* _Problem statement_:
Would you print every entry below exactly as written, omitting the images?

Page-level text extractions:
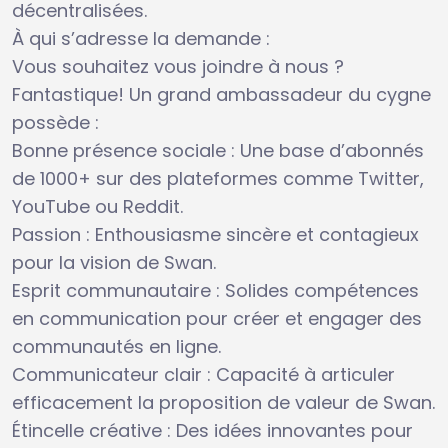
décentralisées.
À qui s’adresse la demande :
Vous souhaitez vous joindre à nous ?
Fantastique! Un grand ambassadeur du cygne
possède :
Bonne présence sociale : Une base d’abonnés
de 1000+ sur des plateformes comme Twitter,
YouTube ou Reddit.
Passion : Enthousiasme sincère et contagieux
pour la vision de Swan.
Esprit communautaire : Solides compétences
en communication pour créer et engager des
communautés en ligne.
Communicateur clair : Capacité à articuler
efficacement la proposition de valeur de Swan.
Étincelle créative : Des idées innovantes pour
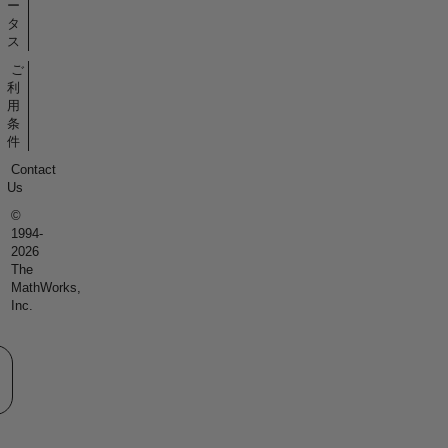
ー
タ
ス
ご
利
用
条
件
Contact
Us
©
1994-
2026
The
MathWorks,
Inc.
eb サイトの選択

* _Written reply_:
décentralisées.
À qui s’adresse la demande :
Vous souhaitez vous joindre à nous ?
Fantastique! Un grand ambassadeur du cygne
possède :
Bonne présence sociale : Une base d’abonnés
de 1000+ sur des plateformes comme Twitter,
YouTube ou Reddit.
Passion : Enthousiasme sincère et contagieux
pour la vision de Swan.
Esprit communautaire : Solides compétences
en communication pour créer et engager des
communautés en ligne.
Communicateur clair : Capacité à articuler
efficacement la proposition de valeur de Swan.
Étincelle créative : Des idées innovantes pour
ー
タ
ス
ご
利
用
条
件
Contact
Us
©
1994-
2026
The
MathWorks,
Inc.
eb サイトの選択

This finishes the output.